This study uses a model-based design approach (CFD coupled to well-established emulsification correlations) to investigate how to choose the valve dimensions of a high-pressure homogenizer so as to achieve intensified drop breakup without increasing the power consumption. Results show how design modifications influence the thermodynamic efficiency of the homogenizer via two effects, a friction factor and a factor related to how high a dissipation rate of turbulent kinetic energy that the design delivers in the centre of the jet. By simple design modifications, thermodynamic efficiency can be increased by 4 % (compared to a representative contemporary valve design) by decreasing the inlet chamber angle, and an additional 5 % by carefully adjusting the outlet chamber angles so as to ensure that the jet exits the gap free of the wall, but then bends and re-attaches to the wall further downstream.

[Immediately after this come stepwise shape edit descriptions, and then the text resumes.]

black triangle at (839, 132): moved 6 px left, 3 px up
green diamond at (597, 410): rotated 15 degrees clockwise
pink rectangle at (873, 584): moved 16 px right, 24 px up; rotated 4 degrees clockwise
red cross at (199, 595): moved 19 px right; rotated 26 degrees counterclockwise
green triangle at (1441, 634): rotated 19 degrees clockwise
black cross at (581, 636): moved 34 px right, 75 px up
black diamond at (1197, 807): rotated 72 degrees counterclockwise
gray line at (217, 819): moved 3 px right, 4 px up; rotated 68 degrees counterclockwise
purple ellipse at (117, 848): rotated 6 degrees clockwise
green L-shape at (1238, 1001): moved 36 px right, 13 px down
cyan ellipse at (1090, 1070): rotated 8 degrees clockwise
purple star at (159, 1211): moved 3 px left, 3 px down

The modifications are predicted to allow for achieving the same resulting drop size but with a 17 % lower power draw, compared to a standard contemporary valve, or alternatively a smaller resulting drop diameter at constant power draw.

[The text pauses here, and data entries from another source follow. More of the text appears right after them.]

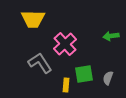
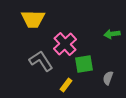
green arrow: moved 1 px right, 2 px up
gray L-shape: moved 1 px right, 2 px up
green square: moved 10 px up
yellow rectangle: rotated 32 degrees clockwise
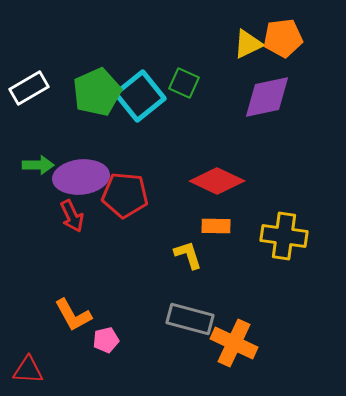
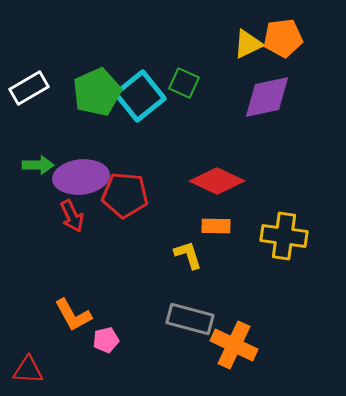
orange cross: moved 2 px down
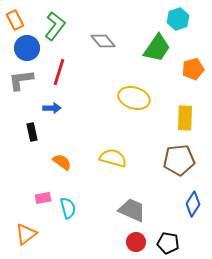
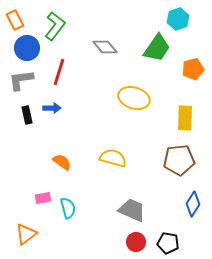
gray diamond: moved 2 px right, 6 px down
black rectangle: moved 5 px left, 17 px up
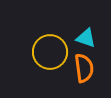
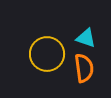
yellow circle: moved 3 px left, 2 px down
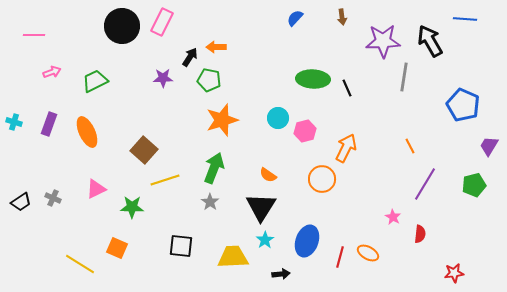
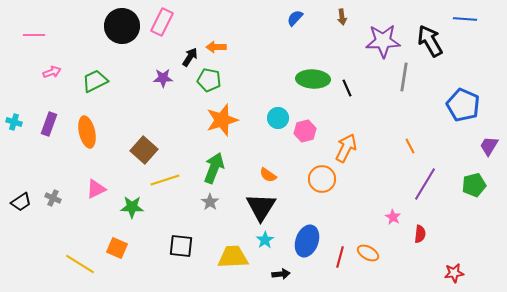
orange ellipse at (87, 132): rotated 12 degrees clockwise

本研究使用基于模型的设计方法（CFD 与完善的乳化相关性相结合）来研究如何选择高压均质器的阀门尺寸，以便在不增加功耗的情况下实现强化液滴破碎。结果表明，设计修改如何通过两种效应影响均化器的热力学效率：摩擦系数和与设计在射流中心提供的湍流动能耗散率有多高相关的系数。通过简单的设计修改，通过减小入口室角度，热力学效率可提高 4%（与当代代表性阀门设计相比），通过仔细调整出口室角度可额外提高 5%，以确保射流从入口处排出。与墙壁的间隙，但随后弯曲并重新附着到下游的墙壁上。与标准当代阀门相比，预计这些修改将实现相同的最终液滴尺寸，但功耗降低 17%，或者在恒定功耗下获得更小的最终液滴直径。